Zusammenhängende Raumkompositionen beginnen sich erst in der zweiten Hälfte des 14. Jahrhunderts zu entwickeln, in welcher Epoche die Versuche ausgedehntere Lanuschaftsdarstellungen als Hintergründe für die figürlichen anzubringen, immer häufiger werden und das Bestreben immer stärker hervortritt, den Raum zu vertiefen. Die Buchmaler sind um diese Zeit allerdings weit entfernt davon, ein einheitliches Landschaftsbild selbst in der Art der Tafelmaler des 15. Jahrhunderts zu geben. Ihre Arbeiten stehen vielmehr noch auf dem Standpunkt der mittelalterlichen Vordergrundlandschaften, in denen naturgemäss das Hauptgewicht auf der Darstellung des Einzelobjektes liegen musste. In der Raumkunst macht sich das Prinzip der zwei dimensionalen Darstellungsweise noch immer sehr merklich geltend, nur dass an Stelle der einheitlichen Fläche mehrere flache Landschaftskulissen treten, welche dadurch dass sie einander überschneiden und sich gegenseitig decken die Vorstellung des Vor- und Hintereinander hervorrufen. Ein wesentlicher Fortschritt muss jedoch darin erblickt werden, dass an Stelle der ausschliesslich im Dienste der Textinterpretation stehenden Landschaftsdarstellung, eine davon unabhängige tritt, d. h. also eine solche, welche ihre Entstehung nicht mehr ausschliesslich dem geschriebenen Wort verdankt, sondern dem hievon ganz unabhängigen Bedürfnis des Künstlers entspringt, die Reize und Erscheinungen der freien Natur zu schildern und die Handlung dem Leben und der Wirklichkeit näher zu bringen.

Auf dieser Stufe der Entwicklung steht die um 1375 vollendete französische Uebersetzung der Civitas Dei des Hl. Augustinus, deren Landschaftskompositionen im wesentlichen bereits die gleichen Elemente des Aufbaus zeigen, wie die Landschaften des Genter Altars. Ueber dem niedrig liegenden Vordergrundpodium erheben sich zunächst die für die bildlichen Darstellungen dieser Epoche charakteristischen Treppenfelsen, dann folgen mehrere Reihen einander überschneidender Hügel, hinter denen sich die Türme und Zinnen monumentaler Bauten in scharfen Silhouetten über dem Horizont erheben.

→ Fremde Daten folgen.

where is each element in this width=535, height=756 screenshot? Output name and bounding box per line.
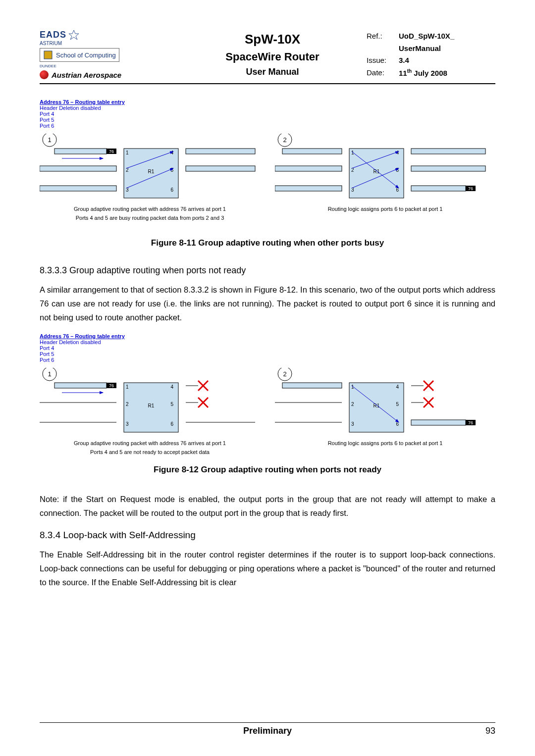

Wie bei allen Darstellungen dieser Epoche ist der Vordergrund ungemein tief gelegt und die rückwärtigen Teile der Landschaft steigen hinter diesem als flache Kulissen an. Das mittelalterliche Prinzip der Uebereinander- statt der Hintereinanderdarstellung ist also hier durch den gebirgigen Charakter der Landschaft begründet und die einheitliche Fläche beziehungsweise der einfache Terrainstreifen hat einer Reihe von sich übereinander aufbauenden, sich aufeinander projizierenden Terrainprofilen Platz gemacht. Im Uebrigen kann von einer Beobachtung der Gesetze der Linearperspektive nicht die Rede sein. Der Standpunkt des Beschauers ist nicht einmal in Näherungswerten angegeben, eine Gliederung der Landschaft durch nach der Tiefe leitende Richtungsmotive ist nicht durchgeführt und die perspektivische Verjüngung der Objekte nach dem Hintergrund zu nicht einmal angedeutet. Es zeigt sich vielmehr häufig gerade die entgegengesetzte Erscheinung, dass die landschaftlichen Motive gegen den Hintergrund zu an Grösse zunehmen. So sind die Bäume, welche im äussersten Vordergrund des Titelbildes angebracht sind um ein Bedeutendes kleiner als diejenigen, welche auf den sich dahinter erhebenden Gebirgskämmen sichtbar werden.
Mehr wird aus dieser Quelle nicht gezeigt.